About this exercise: Take from the data every line in which the word "lista" is found.

Records for this task:
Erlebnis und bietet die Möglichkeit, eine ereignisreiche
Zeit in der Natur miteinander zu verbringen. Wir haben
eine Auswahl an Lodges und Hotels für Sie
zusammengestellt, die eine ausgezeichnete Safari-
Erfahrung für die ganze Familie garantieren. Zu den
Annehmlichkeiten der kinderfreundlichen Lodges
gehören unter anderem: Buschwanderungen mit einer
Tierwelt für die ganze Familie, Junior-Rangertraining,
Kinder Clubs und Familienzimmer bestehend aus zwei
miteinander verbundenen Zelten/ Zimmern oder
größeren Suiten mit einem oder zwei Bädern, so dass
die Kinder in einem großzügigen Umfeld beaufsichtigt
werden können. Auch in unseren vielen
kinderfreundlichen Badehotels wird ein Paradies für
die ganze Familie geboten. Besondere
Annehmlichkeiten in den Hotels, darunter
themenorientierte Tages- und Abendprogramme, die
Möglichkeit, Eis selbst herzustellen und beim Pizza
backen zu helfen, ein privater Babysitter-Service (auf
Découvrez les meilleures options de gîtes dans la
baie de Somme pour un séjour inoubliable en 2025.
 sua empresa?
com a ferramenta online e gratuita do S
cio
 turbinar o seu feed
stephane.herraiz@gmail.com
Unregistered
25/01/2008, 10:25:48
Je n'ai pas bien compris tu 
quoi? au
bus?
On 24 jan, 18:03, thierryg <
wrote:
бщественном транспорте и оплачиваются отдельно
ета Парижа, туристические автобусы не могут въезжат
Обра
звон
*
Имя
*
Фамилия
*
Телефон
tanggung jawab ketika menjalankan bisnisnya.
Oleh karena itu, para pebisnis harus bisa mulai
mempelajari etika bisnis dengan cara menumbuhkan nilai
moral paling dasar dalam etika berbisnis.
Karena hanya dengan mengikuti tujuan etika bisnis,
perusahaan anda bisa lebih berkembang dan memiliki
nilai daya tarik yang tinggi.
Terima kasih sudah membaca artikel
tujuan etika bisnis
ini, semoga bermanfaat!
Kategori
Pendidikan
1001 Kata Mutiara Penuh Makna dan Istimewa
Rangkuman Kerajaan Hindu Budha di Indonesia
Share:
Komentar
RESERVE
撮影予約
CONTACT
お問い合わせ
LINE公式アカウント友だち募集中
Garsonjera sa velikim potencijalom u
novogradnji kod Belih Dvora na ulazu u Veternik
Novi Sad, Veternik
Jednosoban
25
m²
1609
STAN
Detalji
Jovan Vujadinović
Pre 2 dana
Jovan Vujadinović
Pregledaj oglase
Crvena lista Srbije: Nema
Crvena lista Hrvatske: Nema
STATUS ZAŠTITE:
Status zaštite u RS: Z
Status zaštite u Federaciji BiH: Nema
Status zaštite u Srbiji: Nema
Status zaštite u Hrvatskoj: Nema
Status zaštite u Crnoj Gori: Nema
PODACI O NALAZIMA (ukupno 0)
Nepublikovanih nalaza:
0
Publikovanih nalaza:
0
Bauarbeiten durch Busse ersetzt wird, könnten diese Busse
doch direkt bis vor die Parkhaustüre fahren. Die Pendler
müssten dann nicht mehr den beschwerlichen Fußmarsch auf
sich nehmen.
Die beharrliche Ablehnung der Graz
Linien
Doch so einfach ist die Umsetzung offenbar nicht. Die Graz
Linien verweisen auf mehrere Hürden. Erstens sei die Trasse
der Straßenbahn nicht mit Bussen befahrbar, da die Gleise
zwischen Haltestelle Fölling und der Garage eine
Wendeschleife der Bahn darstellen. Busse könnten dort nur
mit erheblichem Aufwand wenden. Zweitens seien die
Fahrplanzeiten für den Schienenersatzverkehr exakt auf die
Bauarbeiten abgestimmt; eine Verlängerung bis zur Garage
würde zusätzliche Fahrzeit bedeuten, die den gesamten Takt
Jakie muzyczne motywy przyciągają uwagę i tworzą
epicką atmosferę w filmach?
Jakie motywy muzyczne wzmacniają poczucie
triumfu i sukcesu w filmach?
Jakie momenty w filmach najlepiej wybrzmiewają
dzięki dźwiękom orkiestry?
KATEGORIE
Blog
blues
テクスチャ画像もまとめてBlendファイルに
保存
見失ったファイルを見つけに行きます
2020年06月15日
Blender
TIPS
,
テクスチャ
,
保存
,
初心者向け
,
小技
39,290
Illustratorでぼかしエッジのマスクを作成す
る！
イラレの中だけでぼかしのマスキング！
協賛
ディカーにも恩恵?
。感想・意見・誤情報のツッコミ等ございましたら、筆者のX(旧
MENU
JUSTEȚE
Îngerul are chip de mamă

Response below:
Crvena lista Srbije: Nema
Crvena lista Hrvatske: Nema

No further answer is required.